Problem details: Find, in the records below, the line that contains "Käyttöehdot" and the line that contains "Desde Suiza, la". Copy those two lines and everything between them exactly, but not the pictures.

Data listing:
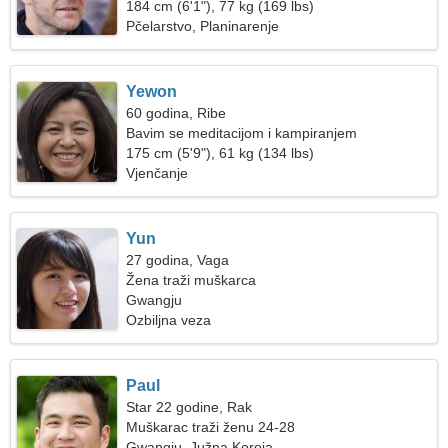
184 cm (6'1"), 77 kg (169 lbs)
Pčelarstvo, Planinarenje
Yewon
60 godina, Ribe
Bavim se meditacijom i kampiranjem
175 cm (5'9"), 61 kg (134 lbs)
Vjenčanje
Yun
27 godina, Vaga
Žena traži muškarca
Gwangju
Ozbiljna veza
Paul
Star 22 godine, Rak
Muškarac traži ženu 24-28
Gwangju, Južna Koreja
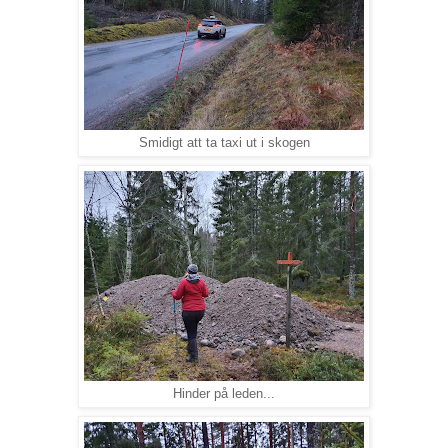
Smidigt att ta taxi ut i skogen
Hinder på leden...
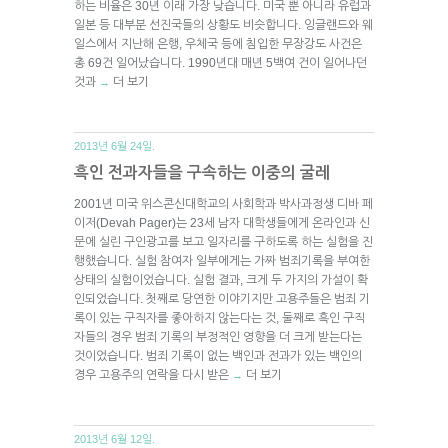
하는 비율은 30년 이래 가장 낮습니다. 미국 뿐 아니라 유럽과
일본 등 대부분 선진국들의 상황도 비슷합니다. 잉글랜드와 웨
일스에서 지난해 은행, 우체국 등에 침입한 무장강도 사건은
총 69건 일어났습니다. 1990년대 매년 5백여 건이 일어나던
것과
더 보기
→
2013년 6월 24일.
흑인 전과자들을 구속하는 이중의 굴레
2001년 미국 위스콘신대학교의 사회학과 박사과정생 디바 페
이저(Devah Pager)는 23세 남자 대학생들에게 온라인과 신
문에 실린 구인광고를 보고 일자리를 구하도록 하는 실험을 진
행했습니다. 실험 참여자 일부에게는 가짜 범죄기록을 부여한
상태의 실험이었습니다. 실험 결과, 크게 두 가지의 가설이 확
인되었습니다. 첫째로 당연한 이야기지만 고용주들은 범죄 기
록이 있는 구직자를 좋아하지 않는다는 것, 둘째로 흑인 구직
자들의 경우 범죄 기록의 부정적인 영향을 더 크게 받는다는
것이었습니다. 범죄 기록이 없는 백인과 전과가 있는 백인의
경우 고용주의 연락을 다시 받은
더 보기
→
2013년 6월 12일.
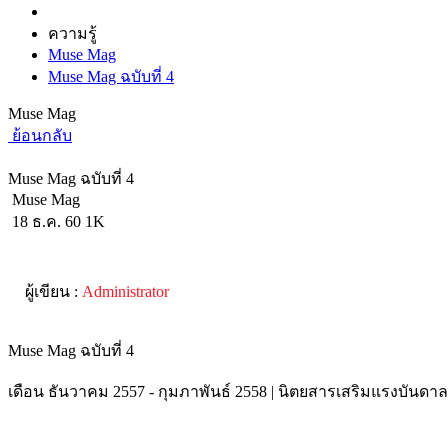
ความรู้
Muse Mag
Muse Mag ฉบับที่ 4
Muse Mag
ย้อนกลับ
Muse Mag ฉบับที่ 4
Muse Mag
18 ธ.ค. 60
1K
ผู้เขียน :
Administrator
Muse Mag ฉบับที่ 4
เดือน ธันวาคม 2557 - กุมภาพันธ์ 2558 | นิตยสารเสริมแรงบันดาล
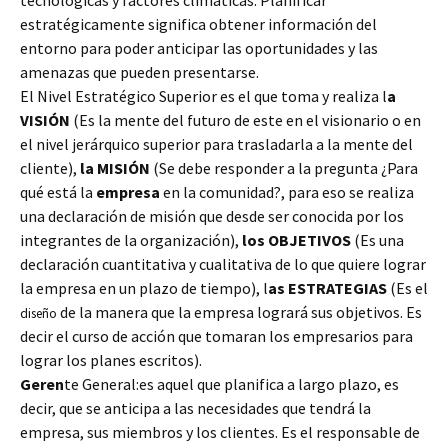
tecnológicas y factores climáticas. Planificar
estratégicamente significa obtener información del
entorno para poder anticipar las oportunidades y las
amenazas que pueden presentarse.
El Nivel Estratégico Superior es el que toma y realiza l
a
VISIÓN
(Es la mente del futuro de este en el visionario o en
el nivel jerárquico superior para trasladarla a la mente del
cliente),
la MISIÓN
(Se debe responder a la pregunta ¿Para
qué está la
empresa
en la comunidad?, para eso se realiza
una declaración de misión que desde ser conocida por los
integrantes de la organización),
los OBJETIVOS
(Es una
declaración cuantitativa y cualitativa de lo que quiere lograr
la empresa en un plazo de tiempo), l
as ESTRATEGIAS
(Es el
de la manera que la empresa logrará sus objetivos. Es
diseño
decir el curso de acción que tomaran los empresarios para
lograr los planes escritos).
Geren
te General:es aquel que planifica a largo plazo, es
decir, que se anticipa a las necesidades que tendrá la
empresa, sus miembros y los clientes. Es el responsable de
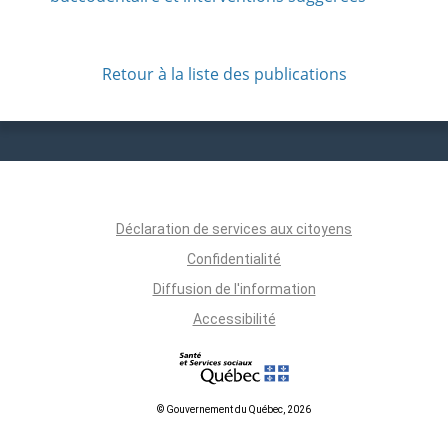
Retour à la liste des publications
Déclaration de services aux citoyens
Confidentialité
Diffusion de l'information
Accessibilité
© Gouvernement du Québec, 2026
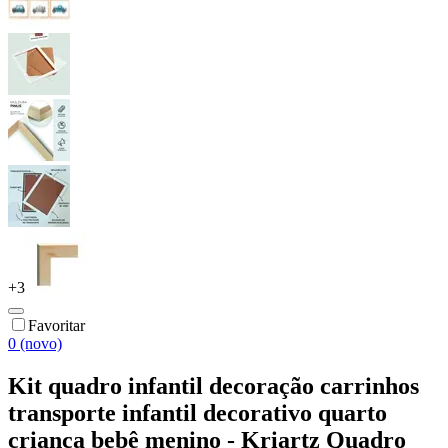
+
3
Favoritar
0 (novo)
Kit quadro infantil decoração carrinhos
transporte infantil decorativo quarto
criança bebê menino - Kriartz Quadro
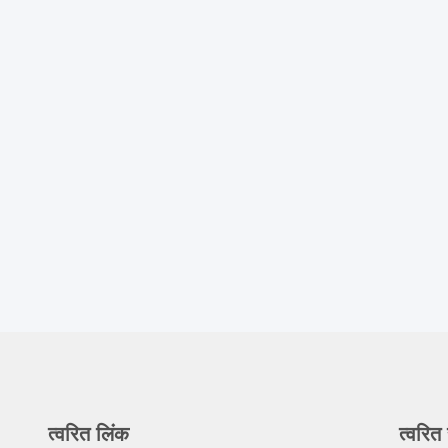
त्वरित लिंक
त्वरित 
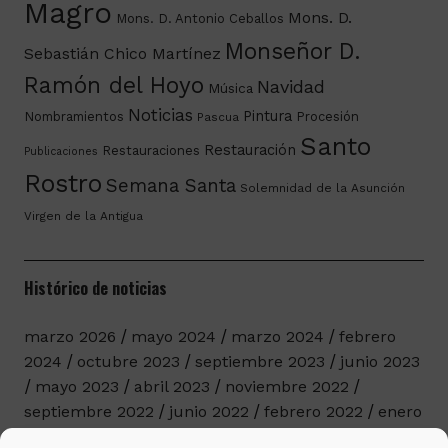
Magro
Mons. D.
Mons. D. Antonio Ceballos
Monseñor D.
Sebastián Chico Martínez
Ramón del Hoyo
Navidad
Música
Noticias
Pintura
Nombramientos
Procesión
Pascua
Santo
Restauración
Restauraciones
Publicaciones
Rostro
Semana Santa
Solemnidad de la Asunción
Virgen de la Antigua
Histórico de noticias
marzo 2026
mayo 2024
marzo 2024
febrero
2024
octubre 2023
septiembre 2023
junio 2023
mayo 2023
abril 2023
noviembre 2022
septiembre 2022
junio 2022
febrero 2022
enero
2022
diciembre 2021
noviembre 2021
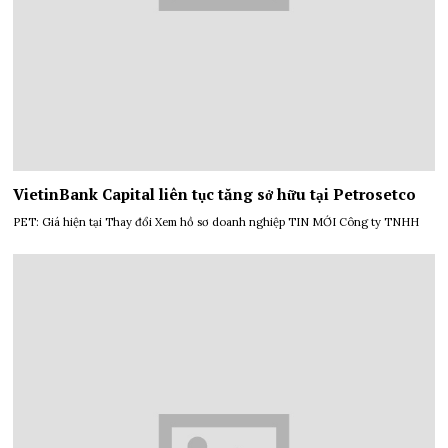
VietinBank Capital liên tục tăng sở hữu tại Petrosetco
PET: Giá hiện tại Thay đổi Xem hồ sơ doanh nghiệp TIN MỚI Công ty TNHH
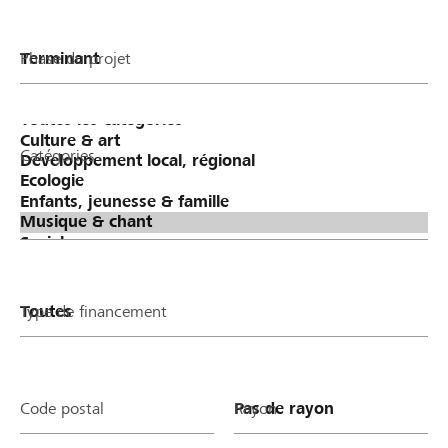
Phase du projet
Catégories
Type de financement
Code postal
Rayon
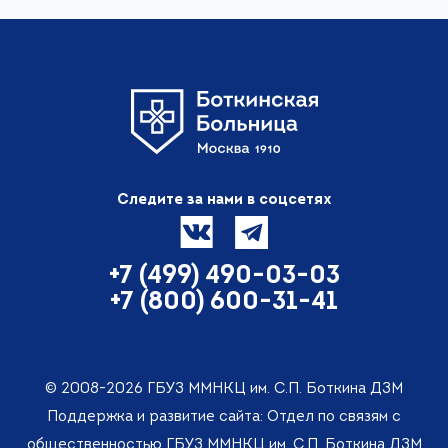
Следите за нами в соцсетях
+7 (499) 490-03-03
+7 (800) 600-31-41
© 2008-2026 ГБУЗ ММНКЦ им. С.П. Боткина ДЗМ
Поддержка и развитие сайта: Отдел по связям с
общественностью ГБУЗ ММНКЦ им. С.П. Боткина ДЗМ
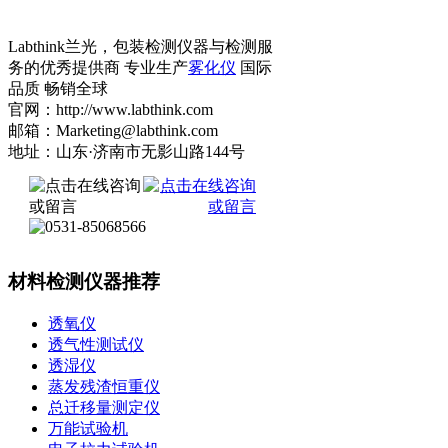
Labthink兰光，包装检测仪器与检测服
务的优秀提供商 专业生产
雾化仪
国际
品质 畅销全球
官网：http://www.labthink.com
邮箱：Marketing@labthink.com
地址：山东·济南市无影山路144号
材料检测仪器推荐
透氧仪
透气性测试仪
透湿仪
蒸发残渣恒重仪
总迁移量测定仪
万能试验机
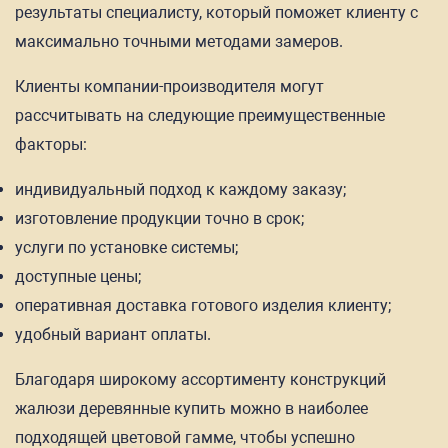
результаты специалисту, который поможет клиенту с
максимально точными методами замеров.
Клиенты компании-производителя могут
рассчитывать на следующие преимущественные
факторы:
индивидуальный подход к каждому заказу;
изготовление продукции точно в срок;
услуги по установке системы;
доступные цены;
оперативная доставка готового изделия клиенту;
удобный вариант оплаты.
Благодаря широкому ассортименту конструкций
жалюзи деревянные купить можно в наиболее
подходящей цветовой гамме, чтобы успешно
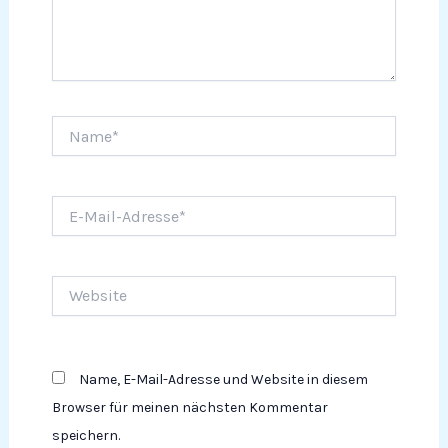
Name*
E-
Mail-
Adresse*
Website
Name, E-Mail-Adresse und Website in diesem
Browser für meinen nächsten Kommentar
speichern.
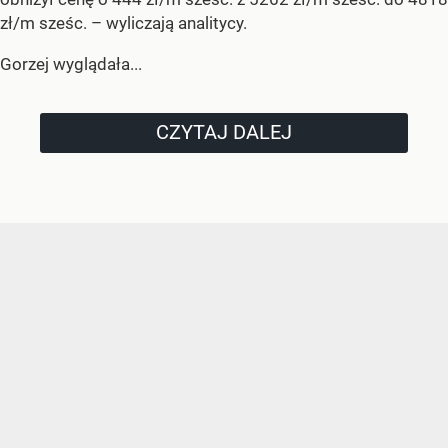
zł/m sześc.
– wyliczają analitycy.
Gorzej wyglądała...
CZYTAJ DALEJ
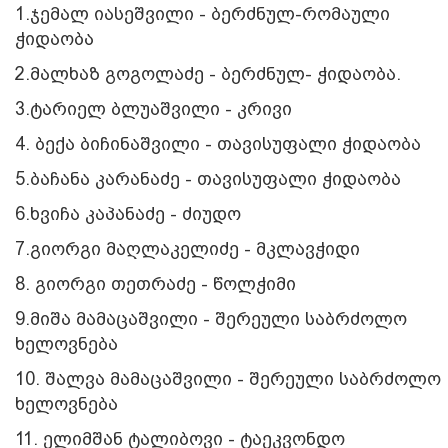
1.ჯემალ იასეშვილი - ბერძნულ-რომაული
ჭიდაობა
2.მალხაზ გოგოლაძე - ბერძნულ- ჭიდაობა.
3.ტარიელ ბლუაშვილი - კრივი
4. ბექა ბიჩინაშვილი - თავისუფალი ჭიდაობა
5.ბაჩანა კარანაძე - თავისუფალი ჭიდაობა
6.ხვიჩა კაპანაძე - ძიუდო
7.გიორგი მაღლაკელიძე - მკლავჭიდი
8. გიორგი თეთრაძე - წოლჭიმი
9.მიშა მამაცაშვილი - შერეული საბრძოლო
ხელოვნება
10. შალვა მამაცაშვილი - შერეული საბრძოლო
ხელოვნება
11. ელიმშან ტალიბოვი - ტაეკვონდო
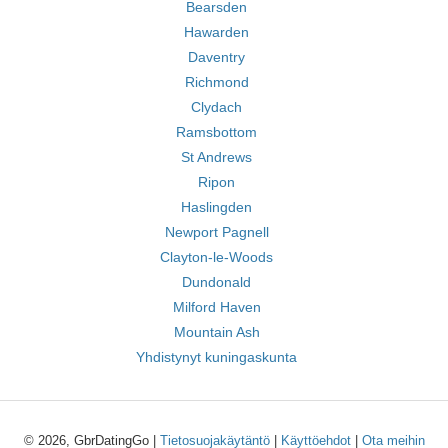
Bearsden
Hawarden
Daventry
Richmond
Clydach
Ramsbottom
St Andrews
Ripon
Haslingden
Newport Pagnell
Clayton-le-Woods
Dundonald
Milford Haven
Mountain Ash
Yhdistynyt kuningaskunta
© 2026, GbrDatingGo |
Tietosuojakäytäntö
|
Käyttöehdot
|
Ota meihin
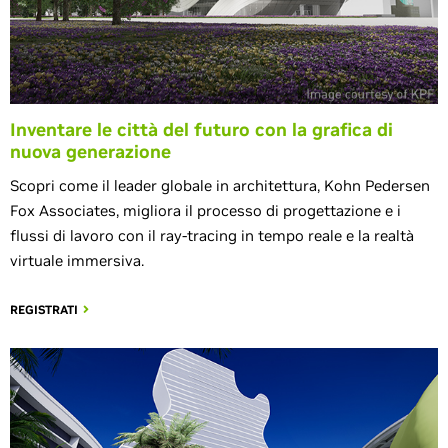
Inventare le città del futuro con la grafica di
nuova generazione
Scopri come il leader globale in architettura, Kohn Pedersen
Fox Associates, migliora il processo di progettazione e i
flussi di lavoro con il ray-tracing in tempo reale e la realtà
virtuale immersiva.
REGISTRATI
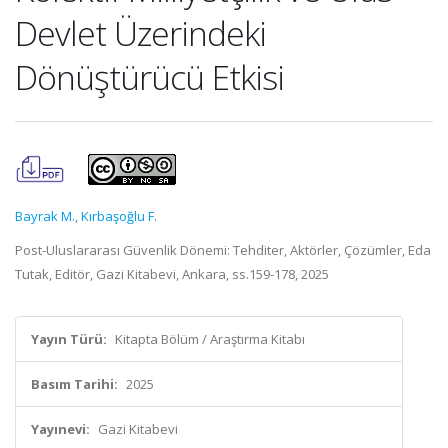
Devlet Üzerindeki
Dönüştürücü Etkisi
Bayrak M.
,
Kırbaşoğlu F.
Post-Uluslararası Güvenlik Dönemi: Tehditer, Aktörler, Çözümler, Eda
Tutak, Editör, Gazi Kitabevi, Ankara, ss.159-178, 2025
Yayın Türü:
Kitapta Bölüm / Araştırma Kitabı
Basım Tarihi:
2025
Yayınevi:
Gazi Kitabevi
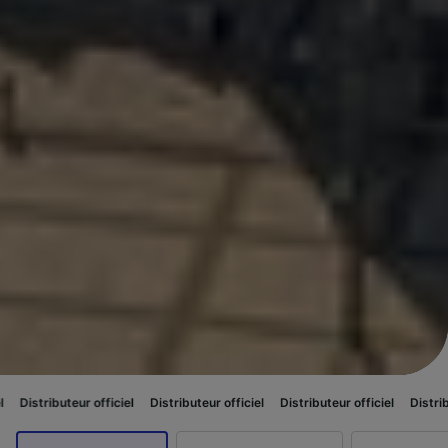
officiel
Distributeur officiel
Distributeur officiel
Distributeur officiel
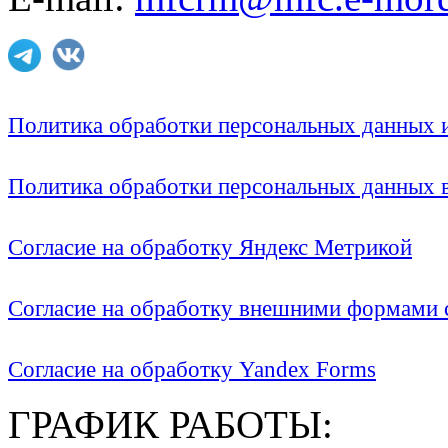
Политика обработки персональных данных
Политика обработки персональных данных
Согласие на обработку Яндекс Метрикой
Согласие на обработку внешними формами с
Согласие на обработку Yandex Forms
ГРАФИК РАБОТЫ:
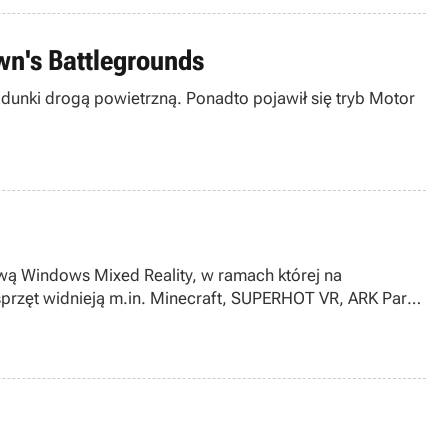
wn's Battlegrounds
adunki drogą powietrzną. Ponadto pojawił się tryb Motor
ywą Windows Mixed Reality, w ramach której na
sprzęt widnieją m.in. Minecraft, SUPERHOT VR, ARK Park i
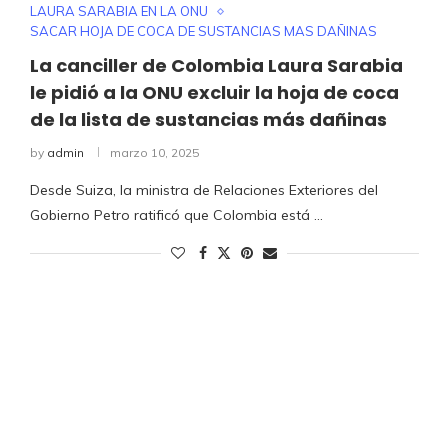
LAURA SARABIA EN LA ONU
SACAR HOJA DE COCA DE SUSTANCIAS MAS DAÑINAS
La canciller de Colombia Laura Sarabia
le pidió a la ONU excluir la hoja de coca
de la lista de sustancias más dañinas
by
admin
marzo 10, 2025
Desde Suiza, la ministra de Relaciones Exteriores del
Gobierno Petro ratificó que Colombia está …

Task output:
Käyttöehdot
|
Ota meihin
Inventare le città del futuro con la grafica di
nuova generazione
Scopri come il leader globale in architettura, Kohn Pedersen
Fox Associates, migliora il processo di progettazione e i
flussi di lavoro con il ray-tracing in tempo reale e la realtà
virtuale immersiva.
REGISTRATI
Devlet Üzerindeki
Dönüştürücü Etkisi
Bayrak M.
,
Kırbaşoğlu F.
Post-Uluslararası Güvenlik Dönemi: Tehditer, Aktörler, Çözümler, Eda
Tutak, Editör, Gazi Kitabevi, Ankara, ss.159-178, 2025
Yayın Türü:
Kitapta Bölüm / Araştırma Kitabı
Basım Tarihi:
2025
Yayınevi:
Gazi Kitabevi
officiel
Distributeur officiel
Distributeur officiel
Distributeur officiel
Политика обработки персональных данных
Политика обработки персональных данных
Согласие на обработку Яндекс Метрикой
Согласие на обработку внешними формами с
Согласие на обработку Yandex Forms
ГРАФИК РАБОТЫ:
wn's Battlegrounds
adunki drogą powietrzną. Ponadto pojawił się tryb Motor
ywą Windows Mixed Reality, w ramach której na
sprzęt widnieją m.in. Minecraft, SUPERHOT VR, ARK Park i
LAURA SARABIA EN LA ONU
SACAR HOJA DE COCA DE SUSTANCIAS MAS DAÑINAS
La canciller de Colombia Laura Sarabia
le pidió a la ONU excluir la hoja de coca
de la lista de sustancias más dañinas
by
admin
marzo 10, 2025
Desde Suiza, la ministra de Relaciones Exteriores del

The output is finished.